Intimidação. Perseguição. Solidão. Essas são algumas palavras que representam o cotidiano de quem sofre bullying. Sob este viés, os atos de opressão, principalmente no ambiente escolar, ocorrem de forma ruidosa, o que dificulta a identificação das vítimas. Dessa forma, lamenta-se que o combate às ações seja tão ineficaz no Brasil, uma vez que há ausência de inspeção desses abusos nas escolas e também a negligência no âmbito familiar fomenta essa problemática. Estipula-se, então, a necessidade urgente de buscar formas para se opor a essa prática.

Sob tal perspectiva, é lícito postular, em primeira análise, que a fiscalização no ambiente escolar é equivocada, já que não corrige os alunos de forma adequada, tornando possível a continuidade do bullying. Esse fato é compreendido no texto “O erro”, de Mario Cortella, que apresenta como reflexão o modo como a negligência na correção é prejudicial à sociedade. Ligado a isso, a forma ríspida como esses atos são enfrentados no ambiente de ensino causam medo nos alunos, que já apresentam dificuldades nesse meio, por conta da violência que eles sofrem. Diante disso, constata-se que essa ameaça é refutável nas instituições de ensino, pois o desentendimento dos estudantes ao procurar auxílio no liceu causa um desamparo e, como consequência, adquirem transtornos de fundo emocional ligados a esse trauma. Dessarte, a estratégia de abordagem dessas perseguições nas instituições se mostra ineficaz.
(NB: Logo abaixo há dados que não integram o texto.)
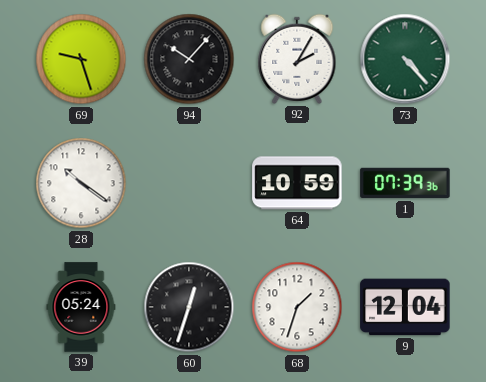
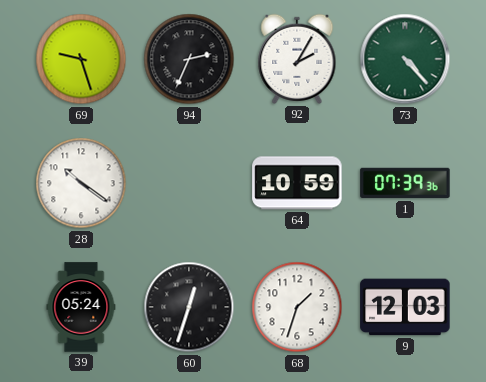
94: 10:07 -> 2:34
9: 12:04 -> 12:03
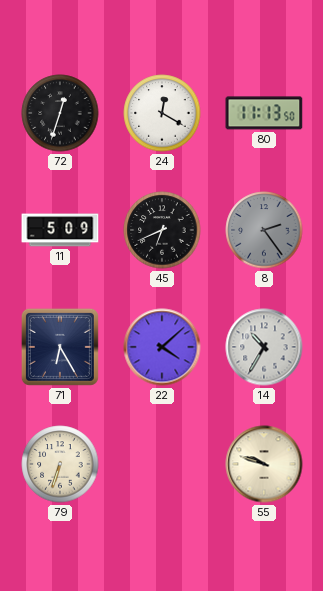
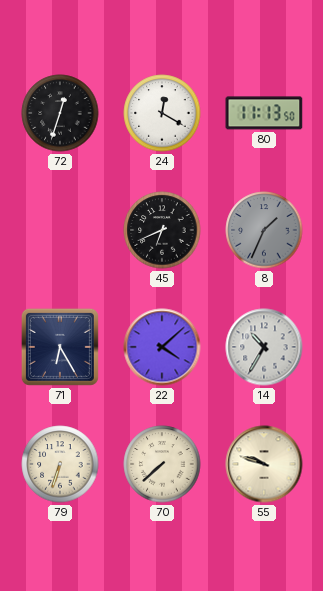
11: 5:09 -> none
8: 2:24 -> 1:34
70: none -> 7:38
Além disso, é notória a baixa intervenção da família contra o incentivo a essa prática, visto que não recebem educação suficiente para ajudar a vítima. Nesse contexto, o atentado à creche no interior de Santa Catarina, ocorrido em 2021, demonstra o erro das famílias e do Estado brasileiro. O autor do delito, que veio de uma família de baixa renda, apresentava dificuldades de interação social ligadas ao bullying e não tinha assistência psicológica. Somado a isso, a ideologia da sociedade patriarcal que ainda é muito presente na vida dos pais, prejudica a interpretação deles a respeito do trauma escolar de seus filhos. Então, o amparo pelo lar é falho quando não apresenta conhecimento suficiente para ajudar a sua prole. Em tal caso, percebe-se que a decadência nas estruturas familiares também é consequência do ensino precário no país.

Fica evidente, portanto, que a luta contra essa violência só será eficaz no Brasil quando as falhas no ensino forem corrigidas. Logo, faz-se necessário que o Ministério da Educação introduza informações nos currículos educacionais a respeito do bullying. Assim, por meio de leis que busquem a correção eficaz dessas opressões, seria possível formar melhores cidadãos e quebrar a continuação da perseguição no país. Anseia-se, com essa providência, a oposição à essa vexação.